### Task requirements
Which lines in the data below contain the word "para"? Pull each of them out.

________________________________________

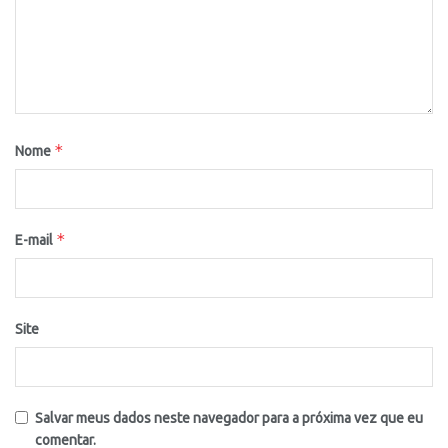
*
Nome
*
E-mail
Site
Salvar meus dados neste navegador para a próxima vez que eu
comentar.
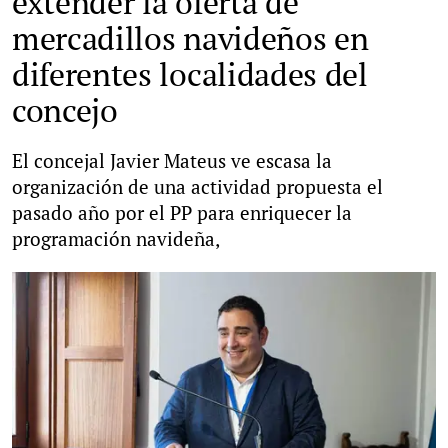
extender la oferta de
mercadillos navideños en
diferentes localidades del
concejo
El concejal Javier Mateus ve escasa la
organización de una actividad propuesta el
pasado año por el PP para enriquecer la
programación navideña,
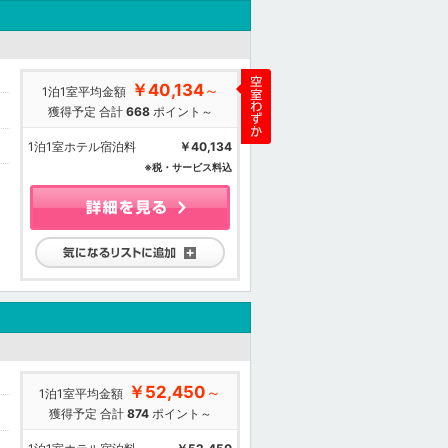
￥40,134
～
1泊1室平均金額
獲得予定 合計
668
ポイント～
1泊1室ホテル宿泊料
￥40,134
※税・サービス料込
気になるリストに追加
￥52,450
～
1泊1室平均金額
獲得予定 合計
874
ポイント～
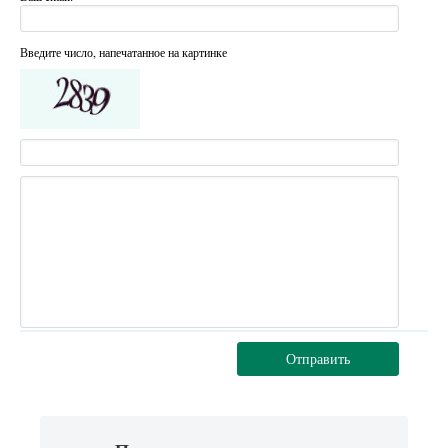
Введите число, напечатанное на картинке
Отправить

________________________________________

### Result below
Salvar meus dados neste navegador para a próxima vez que eu
pasado año por el PP para enriquecer la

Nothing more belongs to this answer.